Extracted data entries:
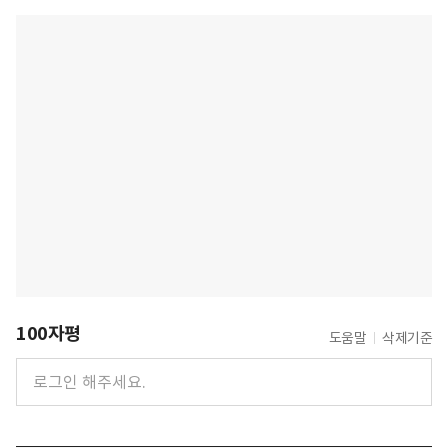
100자평
도움말
삭제기준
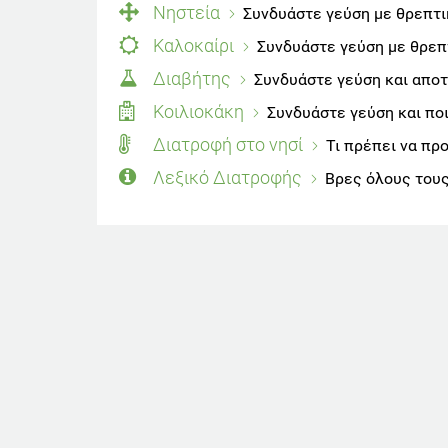
Νηστεία
Συνδυάστε γεύση με θρεπτι
Καλοκαίρι
Συνδυάστε γεύση με θρεπτ
Διαβήτης
Συνδυάστε γεύση και αποτ
Κοιλιοκάκη
Συνδυάστε γεύση και πο
Διατροφή στο νησί
Τι πρέπει να πρ
Λεξικό Διατροφής
Βρες όλους τους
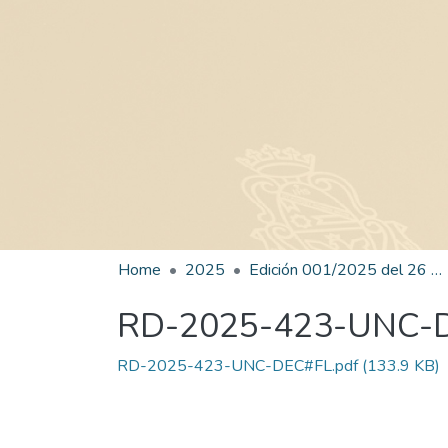
Home
2025
Edición 001/2025 del 26 de mayo de 2025
RD-2025-423-UNC-
RD-2025-423-UNC-DEC#FL.pdf
(133.9 KB)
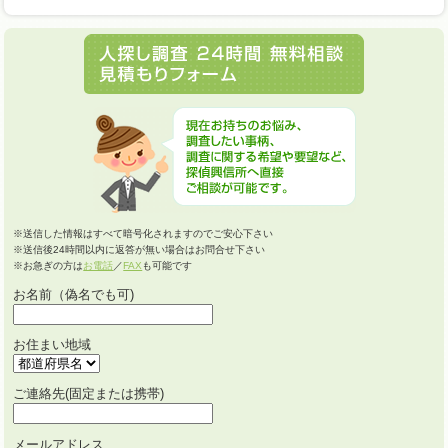
※送信した情報はすべて暗号化されますのでご安心下さい
※送信後24時間以内に返答が無い場合はお問合せ下さい
※お急ぎの方は
お電話
／
FAX
も可能です
お名前（偽名でも可)
お住まい地域
ご連絡先(固定または携帯)
メールアドレス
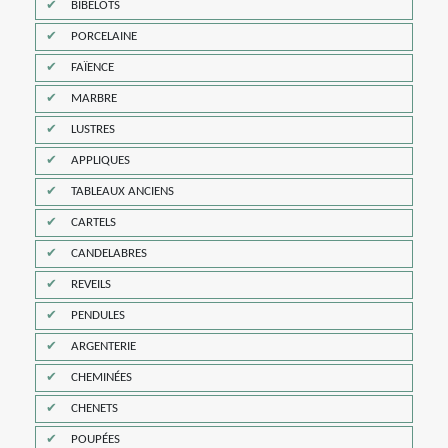
BIBELOTS
PORCELAINE
FAÏENCE
MARBRE
LUSTRES
APPLIQUES
TABLEAUX ANCIENS
CARTELS
CANDELABRES
REVEILS
PENDULES
ARGENTERIE
CHEMINÉES
CHENETS
POUPÉES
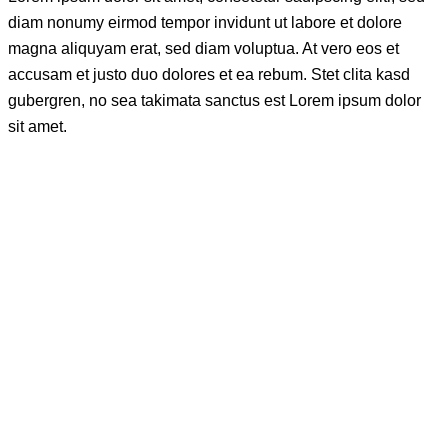
diam nonumy eirmod tempor invidunt ut labore et dolore
magna aliquyam erat, sed diam voluptua. At vero eos et
accusam et justo duo dolores et ea rebum. Stet clita kasd
gubergren, no sea takimata sanctus est Lorem ipsum dolor
sit amet.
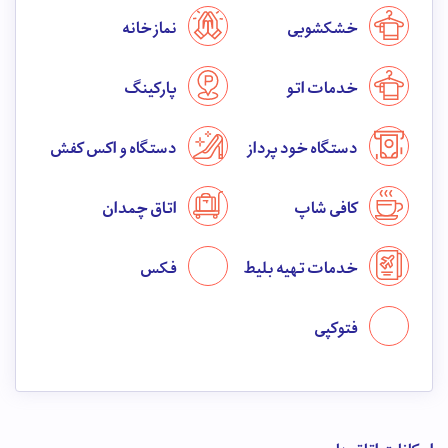
خشکشویی
نماز خانه
خدمات اتو
پارکینگ
دستگاه خود پرداز
دستگاه واکس کفش
کافی شاپ
اتاق چمدان
خدمات تهیه بلیط
فکس
فتوکپی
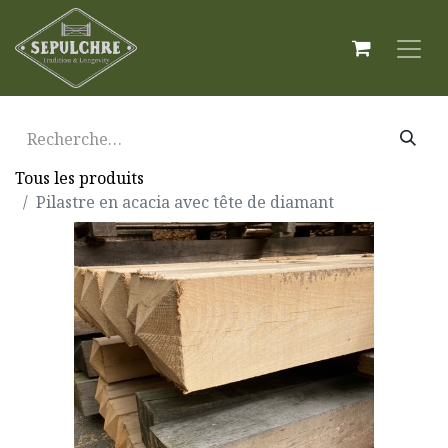
Tous les produits
Pilastre en acacia avec tête de diamant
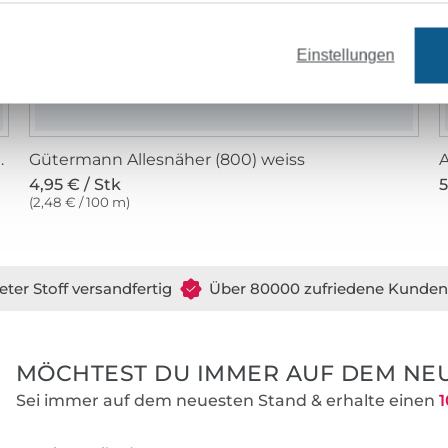
Einstellungen
flochgarn (800) weiss
Gütermann Allesnäher (800) weiss
A
4,95 € / Stk
5
(2,48 € / 100 m)
eter Stoff versandfertig
Über 80000 zufriedene Kunden
MÖCHTEST DU IMMER AUF DEM NEU
Sei immer auf dem neuesten Stand & erhalte einen
1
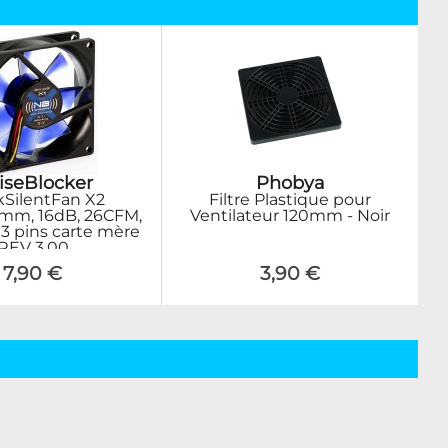
iseBlocker
Phobya
kSilentFan X2
Filtre Plastique pour
mm, 16dB, 26CFM,
Ventilateur 120mm - Noir
 3 pins carte mère
REV 3.00
7,90 €
3,90 €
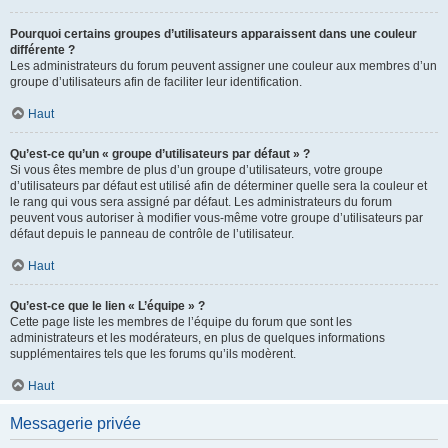
Pourquoi certains groupes d’utilisateurs apparaissent dans une couleur
différente ?
Les administrateurs du forum peuvent assigner une couleur aux membres d’un
groupe d’utilisateurs afin de faciliter leur identification.
Haut
Qu’est-ce qu’un « groupe d’utilisateurs par défaut » ?
Si vous êtes membre de plus d’un groupe d’utilisateurs, votre groupe
d’utilisateurs par défaut est utilisé afin de déterminer quelle sera la couleur et
le rang qui vous sera assigné par défaut. Les administrateurs du forum
peuvent vous autoriser à modifier vous-même votre groupe d’utilisateurs par
défaut depuis le panneau de contrôle de l’utilisateur.
Haut
Qu’est-ce que le lien « L’équipe » ?
Cette page liste les membres de l’équipe du forum que sont les
administrateurs et les modérateurs, en plus de quelques informations
supplémentaires tels que les forums qu’ils modèrent.
Haut
Messagerie privée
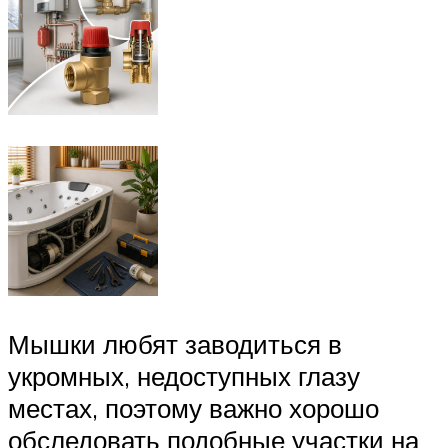
Мышки любят заводиться в
укромных, недоступных глазу
местах, поэтому важно хорошо
обследовать подобные участки на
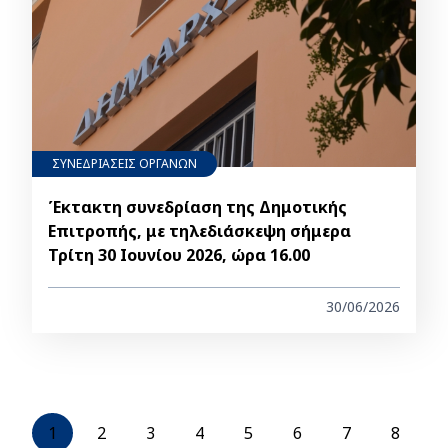
ΣΥΝΕΔΡΙΑΣΕΙΣ ΟΡΓΑΝΩΝ
Έκτακτη συνεδρίαση της Δημοτικής
Επιτροπής, με τηλεδιάσκεψη σήμερα
Τρίτη 30 Ιουνίου 2026, ώρα 16.00
30/06/2026
Pagination
Current
1
Σελίδα
2
Σελίδα
3
Σελίδα
4
Σελίδα
5
Σελίδα
6
Σελίδα
7
Σελίδα
8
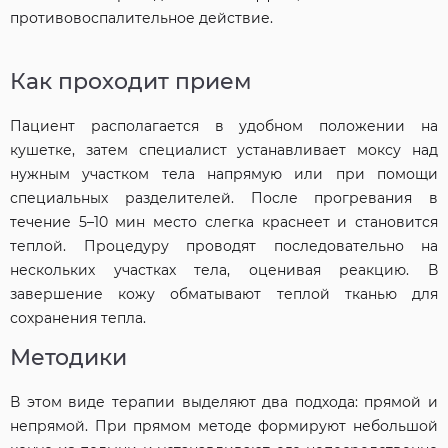
противовоспалительное действие.
Как проходит прием
Пациент располагается в удобном положении на
кушетке, затем специалист устанавливает моксу над
нужным участком тела напрямую или при помощи
специальных разделителей. После прогревания в
течение 5–10 мин место слегка краснеет и становится
теплой. Процедуру проводят последовательно на
нескольких участках тела, оценивая реакцию. В
завершение кожу обматывают теплой тканью для
сохранения тепла.
Методики
В этом виде терапии выделяют два подхода: прямой и
непрямой. При прямом методе формируют небольшой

ASSIGNED TASK
Only the lines above from the one with "le rang qui" to the one with "теплой. Процедуру проводят последовательно на" should be printed, both included and exactly as written; no picture belongs in the copy.

ANSWER AREA
le rang qui vous sera assigné par défaut. Les administrateurs du forum
peuvent vous autoriser à modifier vous-même votre groupe d’utilisateurs par
défaut depuis le panneau de contrôle de l’utilisateur.
Haut
Qu’est-ce que le lien « L’équipe » ?
Cette page liste les membres de l’équipe du forum que sont les
administrateurs et les modérateurs, en plus de quelques informations
supplémentaires tels que les forums qu’ils modèrent.
Haut
Messagerie privée
Мышки любят заводиться в
укромных, недоступных глазу
местах, поэтому важно хорошо
обследовать подобные участки на
ΣΥΝΕΔΡΙΑΣΕΙΣ ΟΡΓΑΝΩΝ
Έκτακτη συνεδρίαση της Δημοτικής
Επιτροπής, με τηλεδιάσκεψη σήμερα
Τρίτη 30 Ιουνίου 2026, ώρα 16.00
30/06/2026
Pagination
Current
1
Σελίδα
2
Σελίδα
3
Σελίδα
4
Σελίδα
5
Σελίδα
6
Σελίδα
7
Σελίδα
8
противовоспалительное действие.
Как проходит прием
Пациент располагается в удобном положении на
кушетке, затем специалист устанавливает моксу над
нужным участком тела напрямую или при помощи
специальных разделителей. После прогревания в
течение 5–10 мин место слегка краснеет и становится
теплой. Процедуру проводят последовательно на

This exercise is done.